Because the anterior column was so disrupted, an anterior L1 corpectomy was performed via a left thoracotomy with fusion at T12-L2 using PEEK cages, plating, autograft, and BMP.
Below are postoperative lateral (Figure 5A) and anterior (Figure 5B) images.
At 6 months postoperative, the patient experienced some improvement in pain, but a degree of pain remains. He continues to be neurologically intact.
The described clinical scenario is all too familiar. More and more we see older, aged, metabolically generous individuals, subjecting themselves to trauma under risky conditions.
I can just picture the front end of the ATV lifting off the ground, on a slow, gentle slope as the laws of gravity prevail. Having said that, this individual has sustained a serious but stable burst configuration spinal fracture.
I agree with the initial choice of treatment, especially supported by the patient's intact neurological condition. However, it is not surprising that this individual still had pain at 6 months. I suspect I would have waited at least a full year before proceeding with any other intervention on the basis of mechanical pain.

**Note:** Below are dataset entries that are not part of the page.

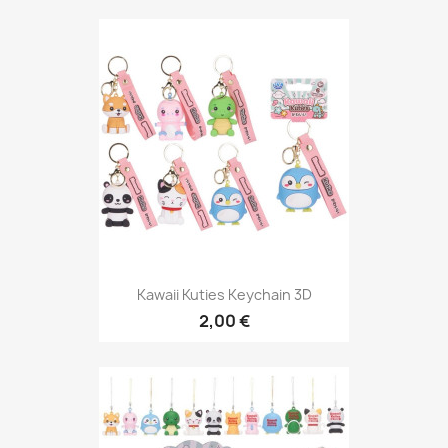
Kawaii Kuties Keychain 3D
2,00 €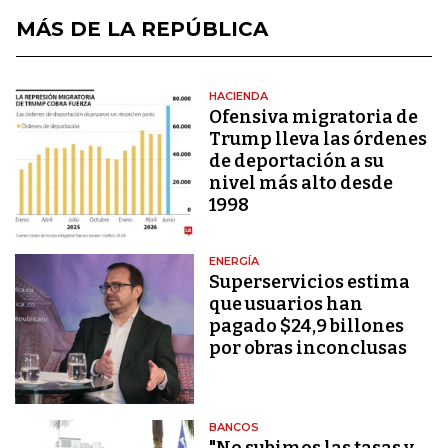
MÁS DE LA REPÚBLICA
HACIENDA
Ofensiva migratoria de
Trump lleva las órdenes
de deportación a su
nivel más alto desde
1998
ENERGÍA
Superservicios estima
que usuarios han
pagado $24,9 billones
por obras inconclusas
BANCOS
"No subimos las tasas y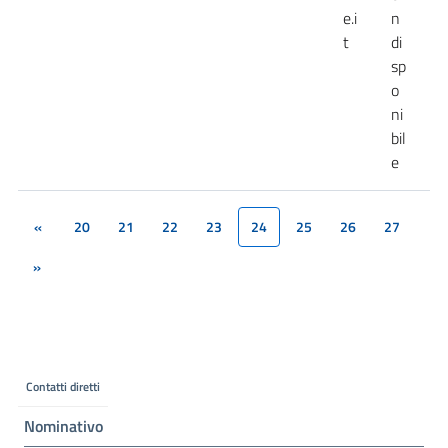
e.i
n
t
di
sp
o
ni
bil
e
«
20
21
22
23
24
25
26
27
(current)
»
Contatti diretti
Nominativo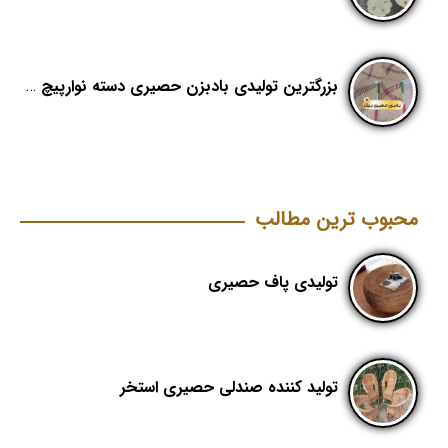
بزرگترین تولیدی بادبزن حصیری دسته نوارپیچ در ایران با اسم برند هدیکا
محبوب ترین مطالب
تولیدی پاف حصیری
تولید کننده صندلی حصیری استخر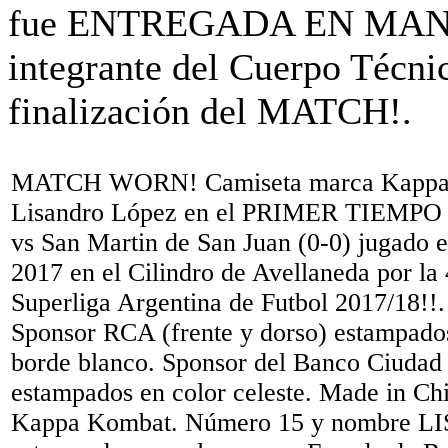
MATCH WORN! Camiseta marca Kapp
Lisandro López en el PRIMER TIEMPO de
vs San Martin de San Juan (0-0) jugado 
2017 en el Cilindro de Avellaneda por la 
Superliga Argentina de Futbol 2017/18!
Sponsor RCA (frente y dorso) estampado
borde blanco. Sponsor del Banco Ciuda
estampados en color celeste. Made in Ch
Kappa Kombat. Número 15 y nombre 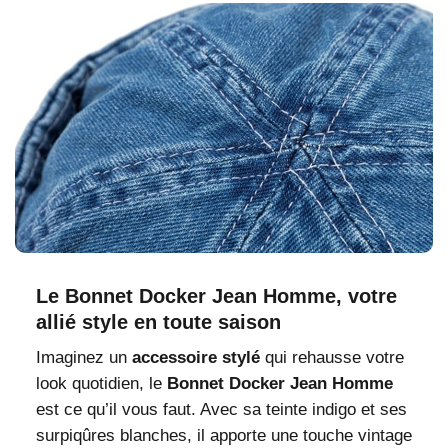
Le Bonnet Docker Jean Homme, votre
allié style en toute saison
Imaginez un
accessoire stylé
qui rehausse votre
look quotidien, le
Bonnet Docker Jean Homme
est ce qu’il vous faut. Avec sa teinte indigo et ses
surpiqûres blanches, il apporte une touche vintage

At one-year, I would repeat the investigations including an MRI scan and CT scan, paying particular attention to the marrow signal on the MRI, and to how well the fracture fragments consolidated on the CT scan. If the marrow signal normalized, and the fragments healed, I would proceed with an interbody reconstruction at T12-L1 and L1-L2 with femoral ring allograft.. If the abnormal marrow signal persisted, or the fragments did not coalesce, then I would proceed as described with a corpectomy and reconstruction.
Depending on how confident I am with the reconstruction, and my impression of the patient's compliance, I would, or would not include posterior stabilization and fusion. This is not a unique case and there is no one treatment path that would ensure ideal patient outcome.